PROVIDED INFORMATION:
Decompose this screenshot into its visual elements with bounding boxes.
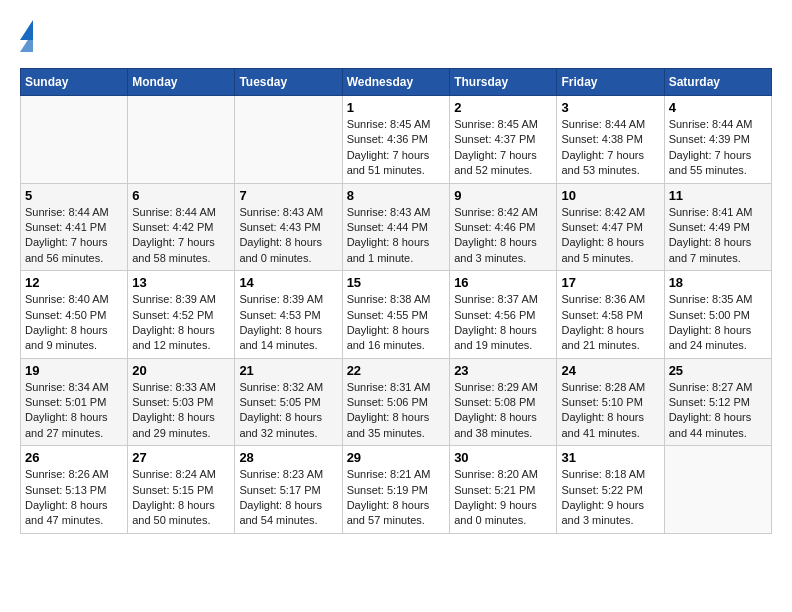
day-info: Sunrise: 8:40 AM Sunset: 4:50 PM Dayligh…: [25, 292, 123, 354]
day-number: 11: [669, 188, 767, 203]
calendar-cell: 31Sunrise: 8:18 AM Sunset: 5:22 PM Dayli…: [557, 446, 664, 534]
day-number: 24: [561, 363, 659, 378]
day-info: Sunrise: 8:44 AM Sunset: 4:38 PM Dayligh…: [561, 117, 659, 179]
calendar-cell: 26Sunrise: 8:26 AM Sunset: 5:13 PM Dayli…: [21, 446, 128, 534]
calendar-cell: 21Sunrise: 8:32 AM Sunset: 5:05 PM Dayli…: [235, 358, 342, 446]
day-number: 9: [454, 188, 552, 203]
day-info: Sunrise: 8:45 AM Sunset: 4:37 PM Dayligh…: [454, 117, 552, 179]
day-info: Sunrise: 8:24 AM Sunset: 5:15 PM Dayligh…: [132, 467, 230, 529]
day-info: Sunrise: 8:43 AM Sunset: 4:43 PM Dayligh…: [239, 205, 337, 267]
day-info: Sunrise: 8:38 AM Sunset: 4:55 PM Dayligh…: [347, 292, 446, 354]
day-number: 15: [347, 275, 446, 290]
calendar-cell: 14Sunrise: 8:39 AM Sunset: 4:53 PM Dayli…: [235, 271, 342, 359]
day-info: Sunrise: 8:26 AM Sunset: 5:13 PM Dayligh…: [25, 467, 123, 529]
calendar-cell: 13Sunrise: 8:39 AM Sunset: 4:52 PM Dayli…: [128, 271, 235, 359]
weekday-header-saturday: Saturday: [664, 69, 771, 96]
day-info: Sunrise: 8:36 AM Sunset: 4:58 PM Dayligh…: [561, 292, 659, 354]
calendar-cell: 17Sunrise: 8:36 AM Sunset: 4:58 PM Dayli…: [557, 271, 664, 359]
day-number: 19: [25, 363, 123, 378]
calendar-cell: 27Sunrise: 8:24 AM Sunset: 5:15 PM Dayli…: [128, 446, 235, 534]
calendar-cell: 11Sunrise: 8:41 AM Sunset: 4:49 PM Dayli…: [664, 183, 771, 271]
calendar-table: SundayMondayTuesdayWednesdayThursdayFrid…: [20, 68, 772, 534]
day-info: Sunrise: 8:27 AM Sunset: 5:12 PM Dayligh…: [669, 380, 767, 442]
day-info: Sunrise: 8:21 AM Sunset: 5:19 PM Dayligh…: [347, 467, 446, 529]
day-info: Sunrise: 8:20 AM Sunset: 5:21 PM Dayligh…: [454, 467, 552, 529]
day-number: 8: [347, 188, 446, 203]
day-number: 20: [132, 363, 230, 378]
weekday-header-monday: Monday: [128, 69, 235, 96]
calendar-cell: 2Sunrise: 8:45 AM Sunset: 4:37 PM Daylig…: [450, 96, 557, 184]
day-info: Sunrise: 8:45 AM Sunset: 4:36 PM Dayligh…: [347, 117, 446, 179]
day-info: Sunrise: 8:33 AM Sunset: 5:03 PM Dayligh…: [132, 380, 230, 442]
day-number: 21: [239, 363, 337, 378]
day-info: Sunrise: 8:23 AM Sunset: 5:17 PM Dayligh…: [239, 467, 337, 529]
day-number: 28: [239, 450, 337, 465]
day-number: 25: [669, 363, 767, 378]
day-number: 31: [561, 450, 659, 465]
calendar-cell: 1Sunrise: 8:45 AM Sunset: 4:36 PM Daylig…: [342, 96, 450, 184]
day-info: Sunrise: 8:44 AM Sunset: 4:42 PM Dayligh…: [132, 205, 230, 267]
calendar-cell: [21, 96, 128, 184]
calendar-cell: 5Sunrise: 8:44 AM Sunset: 4:41 PM Daylig…: [21, 183, 128, 271]
calendar-cell: 23Sunrise: 8:29 AM Sunset: 5:08 PM Dayli…: [450, 358, 557, 446]
calendar-cell: 7Sunrise: 8:43 AM Sunset: 4:43 PM Daylig…: [235, 183, 342, 271]
day-number: 27: [132, 450, 230, 465]
calendar-cell: 8Sunrise: 8:43 AM Sunset: 4:44 PM Daylig…: [342, 183, 450, 271]
calendar-cell: 30Sunrise: 8:20 AM Sunset: 5:21 PM Dayli…: [450, 446, 557, 534]
day-info: Sunrise: 8:28 AM Sunset: 5:10 PM Dayligh…: [561, 380, 659, 442]
weekday-header-thursday: Thursday: [450, 69, 557, 96]
calendar-cell: 28Sunrise: 8:23 AM Sunset: 5:17 PM Dayli…: [235, 446, 342, 534]
calendar-cell: 24Sunrise: 8:28 AM Sunset: 5:10 PM Dayli…: [557, 358, 664, 446]
day-number: 2: [454, 100, 552, 115]
day-number: 6: [132, 188, 230, 203]
calendar-cell: 6Sunrise: 8:44 AM Sunset: 4:42 PM Daylig…: [128, 183, 235, 271]
calendar-cell: 16Sunrise: 8:37 AM Sunset: 4:56 PM Dayli…: [450, 271, 557, 359]
weekday-header-wednesday: Wednesday: [342, 69, 450, 96]
day-info: Sunrise: 8:39 AM Sunset: 4:52 PM Dayligh…: [132, 292, 230, 354]
logo: [20, 20, 43, 52]
page-header: [20, 20, 772, 52]
calendar-cell: 9Sunrise: 8:42 AM Sunset: 4:46 PM Daylig…: [450, 183, 557, 271]
day-number: 30: [454, 450, 552, 465]
day-number: 16: [454, 275, 552, 290]
day-number: 7: [239, 188, 337, 203]
calendar-header: SundayMondayTuesdayWednesdayThursdayFrid…: [21, 69, 772, 96]
calendar-cell: 4Sunrise: 8:44 AM Sunset: 4:39 PM Daylig…: [664, 96, 771, 184]
day-number: 4: [669, 100, 767, 115]
calendar-cell: 25Sunrise: 8:27 AM Sunset: 5:12 PM Dayli…: [664, 358, 771, 446]
weekday-header-tuesday: Tuesday: [235, 69, 342, 96]
calendar-cell: [664, 446, 771, 534]
day-info: Sunrise: 8:39 AM Sunset: 4:53 PM Dayligh…: [239, 292, 337, 354]
day-number: 12: [25, 275, 123, 290]
day-info: Sunrise: 8:34 AM Sunset: 5:01 PM Dayligh…: [25, 380, 123, 442]
day-number: 26: [25, 450, 123, 465]
day-info: Sunrise: 8:42 AM Sunset: 4:47 PM Dayligh…: [561, 205, 659, 267]
day-info: Sunrise: 8:43 AM Sunset: 4:44 PM Dayligh…: [347, 205, 446, 267]
day-number: 14: [239, 275, 337, 290]
day-info: Sunrise: 8:18 AM Sunset: 5:22 PM Dayligh…: [561, 467, 659, 529]
calendar-cell: 22Sunrise: 8:31 AM Sunset: 5:06 PM Dayli…: [342, 358, 450, 446]
calendar-cell: 19Sunrise: 8:34 AM Sunset: 5:01 PM Dayli…: [21, 358, 128, 446]
day-number: 10: [561, 188, 659, 203]
day-info: Sunrise: 8:31 AM Sunset: 5:06 PM Dayligh…: [347, 380, 446, 442]
day-info: Sunrise: 8:44 AM Sunset: 4:41 PM Dayligh…: [25, 205, 123, 267]
calendar-cell: 20Sunrise: 8:33 AM Sunset: 5:03 PM Dayli…: [128, 358, 235, 446]
day-number: 1: [347, 100, 446, 115]
calendar-cell: 12Sunrise: 8:40 AM Sunset: 4:50 PM Dayli…: [21, 271, 128, 359]
day-info: Sunrise: 8:44 AM Sunset: 4:39 PM Dayligh…: [669, 117, 767, 179]
weekday-header-friday: Friday: [557, 69, 664, 96]
calendar-cell: [128, 96, 235, 184]
day-number: 22: [347, 363, 446, 378]
day-number: 3: [561, 100, 659, 115]
day-info: Sunrise: 8:41 AM Sunset: 4:49 PM Dayligh…: [669, 205, 767, 267]
calendar-cell: 3Sunrise: 8:44 AM Sunset: 4:38 PM Daylig…: [557, 96, 664, 184]
weekday-header-sunday: Sunday: [21, 69, 128, 96]
day-info: Sunrise: 8:42 AM Sunset: 4:46 PM Dayligh…: [454, 205, 552, 267]
calendar-cell: 18Sunrise: 8:35 AM Sunset: 5:00 PM Dayli…: [664, 271, 771, 359]
day-number: 13: [132, 275, 230, 290]
day-number: 29: [347, 450, 446, 465]
calendar-cell: 10Sunrise: 8:42 AM Sunset: 4:47 PM Dayli…: [557, 183, 664, 271]
day-number: 5: [25, 188, 123, 203]
day-info: Sunrise: 8:37 AM Sunset: 4:56 PM Dayligh…: [454, 292, 552, 354]
day-info: Sunrise: 8:32 AM Sunset: 5:05 PM Dayligh…: [239, 380, 337, 442]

PROBLEM REQUIREMENTS:
In the records above, find each line that mentions the string "weekday", then copy it.

PROBLEM SOLUTION:
weekday-header-saturday: Saturday: [664, 69, 771, 96]
weekday-header-monday: Monday: [128, 69, 235, 96]
weekday-header-thursday: Thursday: [450, 69, 557, 96]
weekday-header-wednesday: Wednesday: [342, 69, 450, 96]
weekday-header-tuesday: Tuesday: [235, 69, 342, 96]
weekday-header-friday: Friday: [557, 69, 664, 96]
weekday-header-sunday: Sunday: [21, 69, 128, 96]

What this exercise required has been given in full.